Creating an ETF has much in common with issuing new stock or inaugurating a mutual fund. But there are some important differences that make this event unique. One of the most relevant is the number of individuals and organizations who play a role in the process.
It includes a sponsoring investment company, an index provider, a custodian, a number of authorized participants, and the Securities and Exchange Commission (SEC) in its role as a securities regulator. Another is the process through which the creation.
The first steps of ETF creation
An ETF sponsor or distributor begins the creation process by identifying the fund’s investment niche and determining its underlying assets, in most cases by selecting an index that’s available to license or collaborating with an index provider on the creation of a new index.
Sponsors generally offer a family of ETFs and have a particular strategy for or philosophy about ETF construction. Some work at building a broad and deep roster of traditional index-based funds. Others take a smaller-scale but less conventional approach, which may include redefining what index means. It’s also the sponsor’s responsibility to register with the SEC to create and market the fund, to select the bank that will act as custodian, and to identify authorized participants who will provide the underlying assets in exchange for shares they can sell on the open market.
Finally, the sponsor must create enough interest in the new ETF so that investors will buy it.
An authorized participant is a financial institution that is invited to deliver a basket of the securities that underlie the ETF to the sponsor in return for a specific number of ETF shares, often but not always 50 000. That bundle is called a creation unit and those are the shares that are sold to and then traded among investors.
If new security is added to the index, the sponsor asks the authorized participant to deliver shares of the security and returns any securities dropped from the index. That exchange doesn’t affect the value of the ETF shares an investor holds.
The redemption process
Unlike open-ended mutual funds, ETF sponsors don’t issue new shares in the fund when investors want to buy or redeem shares when investors want to sell. In a reverse of the creation process, however, authorized participants can redeem large blocks of ETF shares in exchange for a basket of securities underlying the fund. To do this they must assemble the number of ETF shares in a creation unit, usually 50 000, and present them to the custodian.
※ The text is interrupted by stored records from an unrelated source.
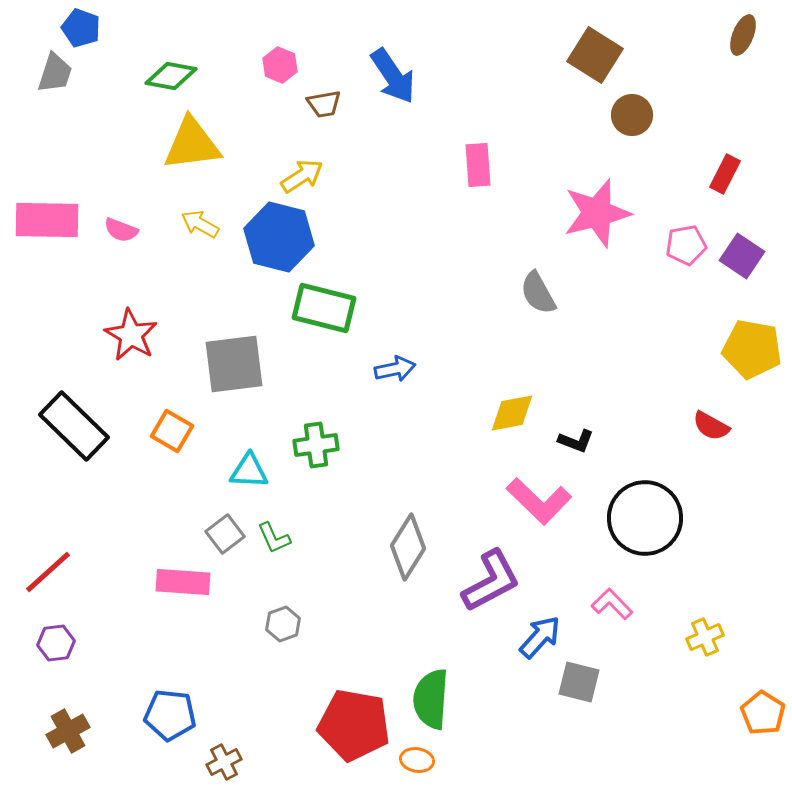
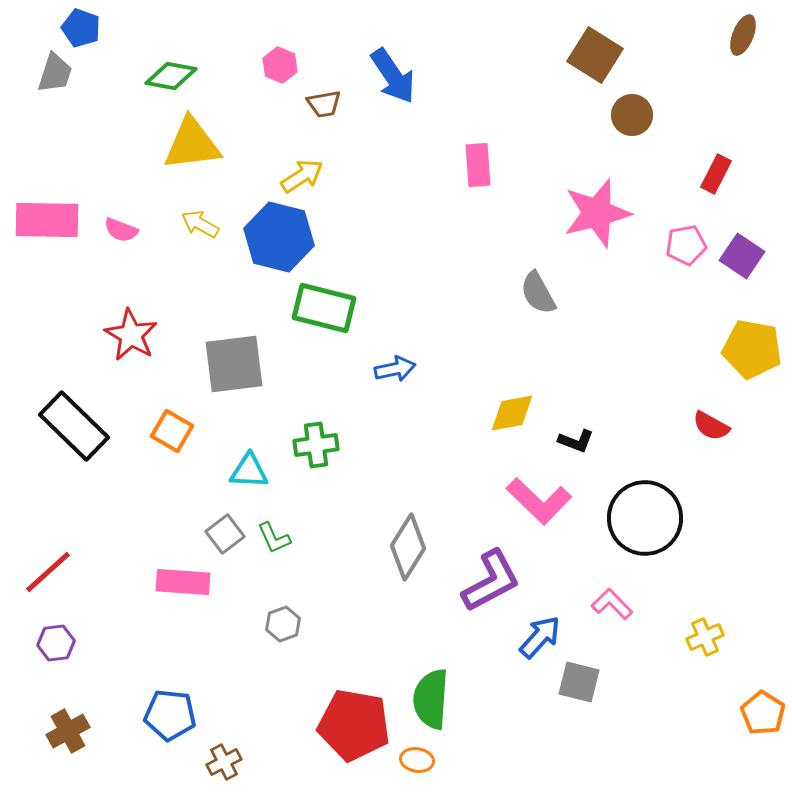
red rectangle at (725, 174): moved 9 px left
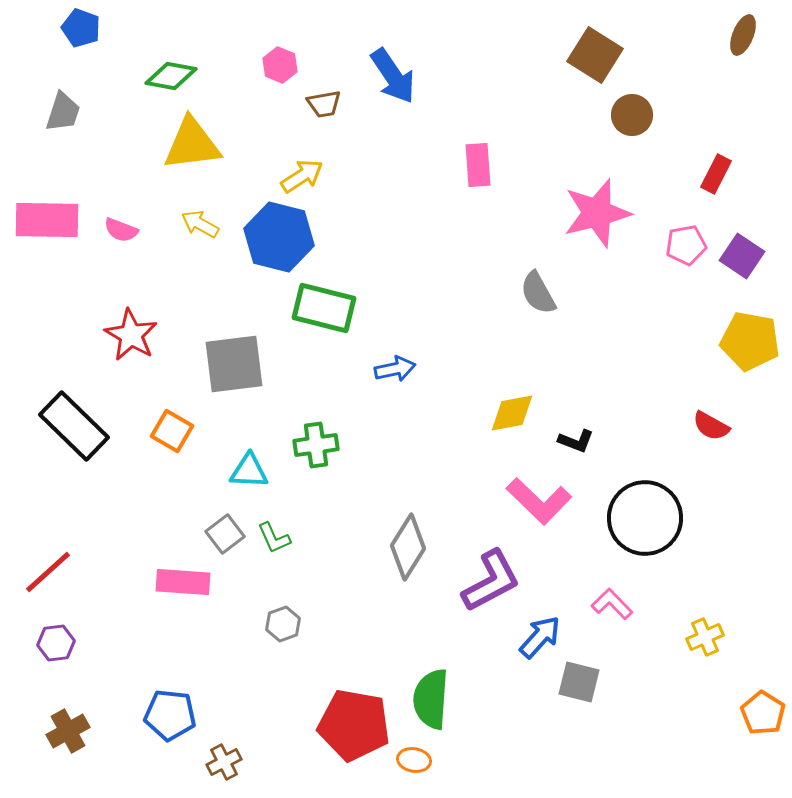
gray trapezoid at (55, 73): moved 8 px right, 39 px down
yellow pentagon at (752, 349): moved 2 px left, 8 px up
orange ellipse at (417, 760): moved 3 px left
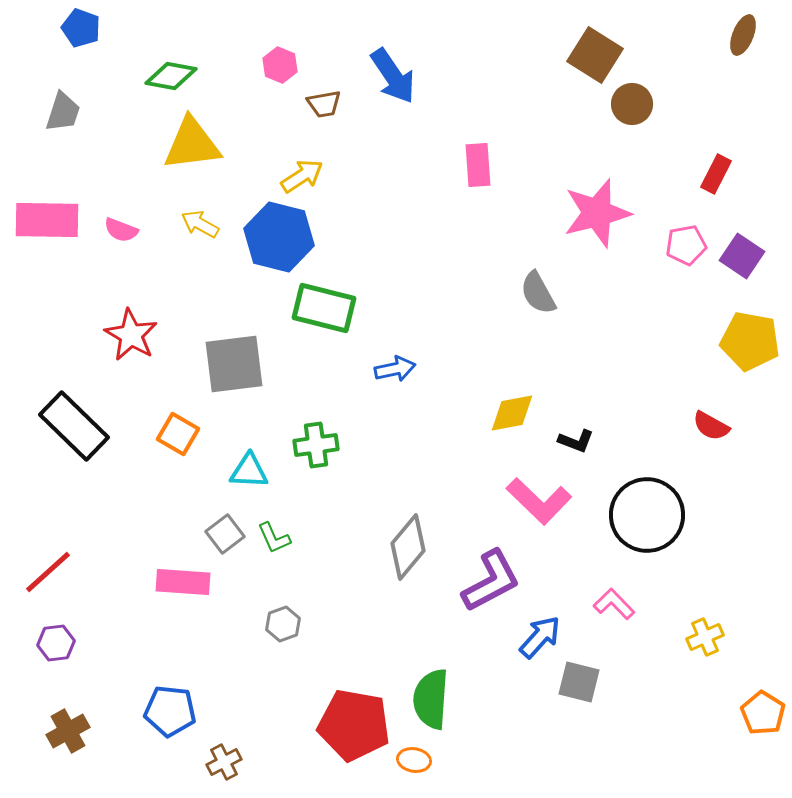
brown circle at (632, 115): moved 11 px up
orange square at (172, 431): moved 6 px right, 3 px down
black circle at (645, 518): moved 2 px right, 3 px up
gray diamond at (408, 547): rotated 8 degrees clockwise
pink L-shape at (612, 604): moved 2 px right
blue pentagon at (170, 715): moved 4 px up
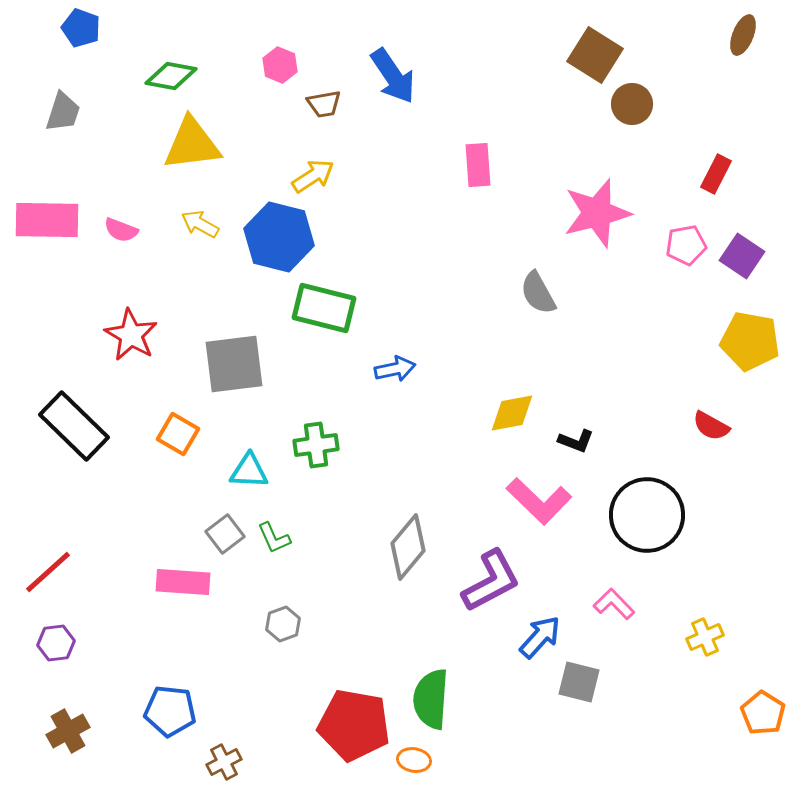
yellow arrow at (302, 176): moved 11 px right
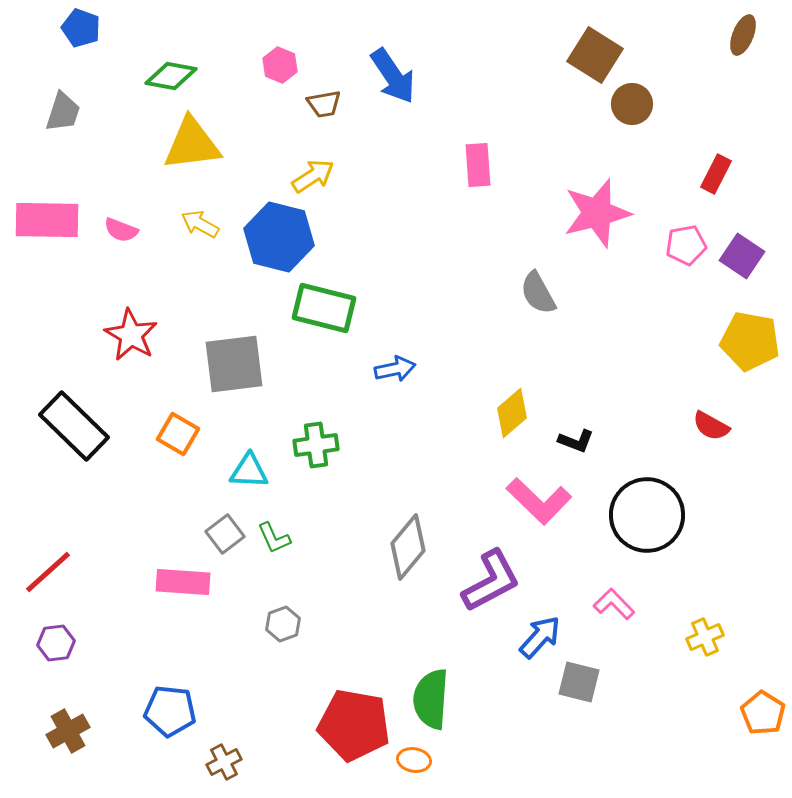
yellow diamond at (512, 413): rotated 30 degrees counterclockwise
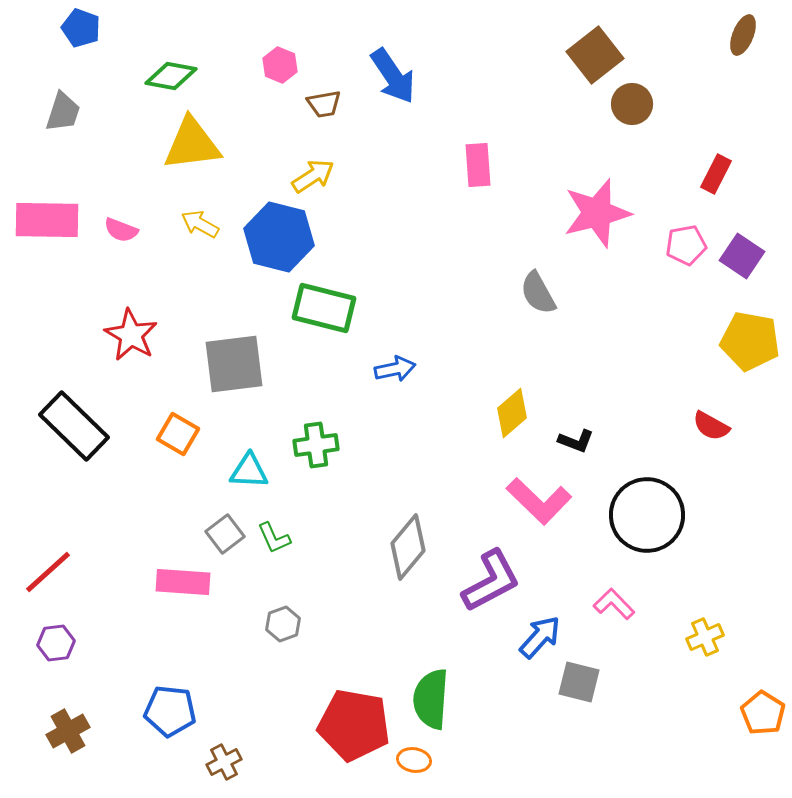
brown square at (595, 55): rotated 20 degrees clockwise
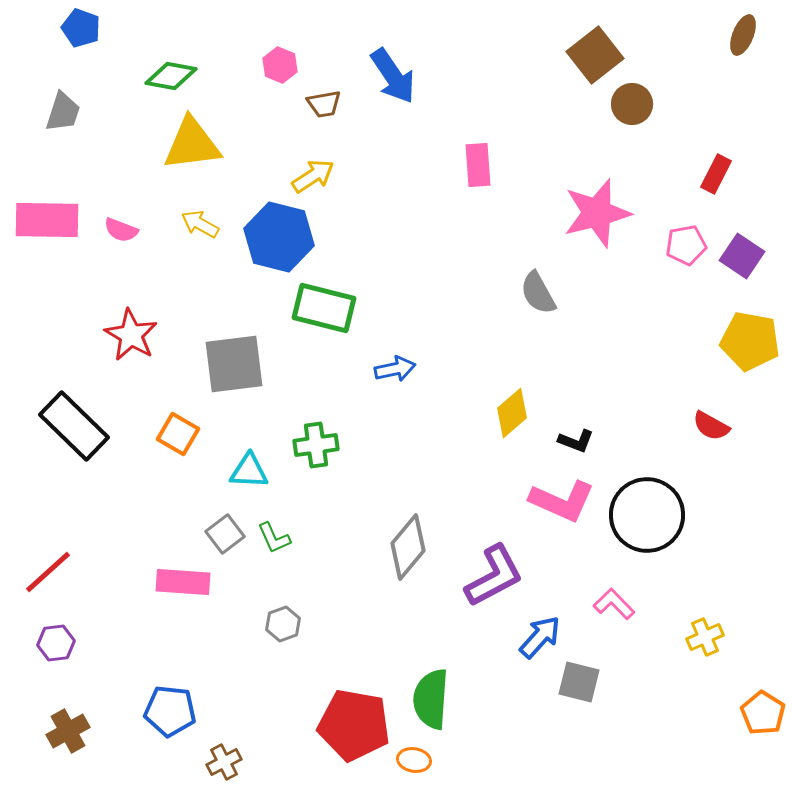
pink L-shape at (539, 501): moved 23 px right; rotated 20 degrees counterclockwise
purple L-shape at (491, 581): moved 3 px right, 5 px up
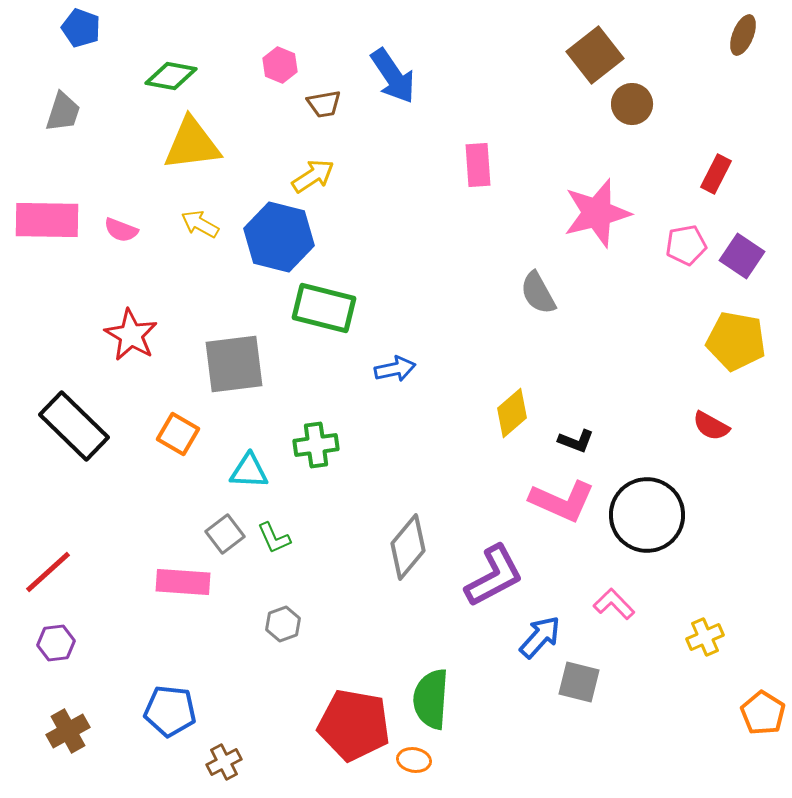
yellow pentagon at (750, 341): moved 14 px left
In return for those shares, the authorized participant receives substantially the same basket that it delivered when the shares were created. The difference is that when the sponsor redeems creation units, it typically gives back the securities among its holdings that have the lowest cost basis. That’s acceptable to the authorized participant because the redemption is considered a tax-free exchange, so nothing is owed to the IRS.
However, individual investors can benefit from this strategy because if at some point the need to sell underlying securities for any reason, the shares the custodian holds will have a higher average cost basis, minimizing the potential tax impact of any capital gains passed on to shareholders.
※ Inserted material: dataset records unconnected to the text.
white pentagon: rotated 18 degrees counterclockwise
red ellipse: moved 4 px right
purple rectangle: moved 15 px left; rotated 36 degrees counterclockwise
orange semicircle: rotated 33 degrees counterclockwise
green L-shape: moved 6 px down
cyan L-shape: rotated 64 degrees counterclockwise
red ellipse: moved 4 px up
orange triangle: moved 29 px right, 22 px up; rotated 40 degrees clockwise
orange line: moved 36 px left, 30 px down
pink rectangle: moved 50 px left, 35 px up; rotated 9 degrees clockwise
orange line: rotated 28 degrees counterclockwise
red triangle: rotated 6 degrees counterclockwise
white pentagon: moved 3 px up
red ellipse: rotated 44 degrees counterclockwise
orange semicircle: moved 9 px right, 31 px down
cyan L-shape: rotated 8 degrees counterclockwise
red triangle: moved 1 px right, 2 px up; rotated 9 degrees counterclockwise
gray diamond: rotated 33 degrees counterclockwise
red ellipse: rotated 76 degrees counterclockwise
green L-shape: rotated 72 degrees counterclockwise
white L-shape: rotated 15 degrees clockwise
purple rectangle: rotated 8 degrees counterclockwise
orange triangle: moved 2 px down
A custodian’s primary responsibility is relatively simple – keeping the securities underlying the ETF safe and acting as a guarantor against fraud. In the case of stocks or bonds, the custodian holds the electronic record of the securities. With a gold or silver ETF, the custodian has possession of the actual commodity.
The bank’s other primary task is collecting dividends or interest on securities the ETF holds and paying them out in the way that’s appropriate to the particular fund. Some ETFs reinvest these earnings in the fund, others distribute them to shareholders, and still, others offer investors the opportunity to reinvest the money in additional shares.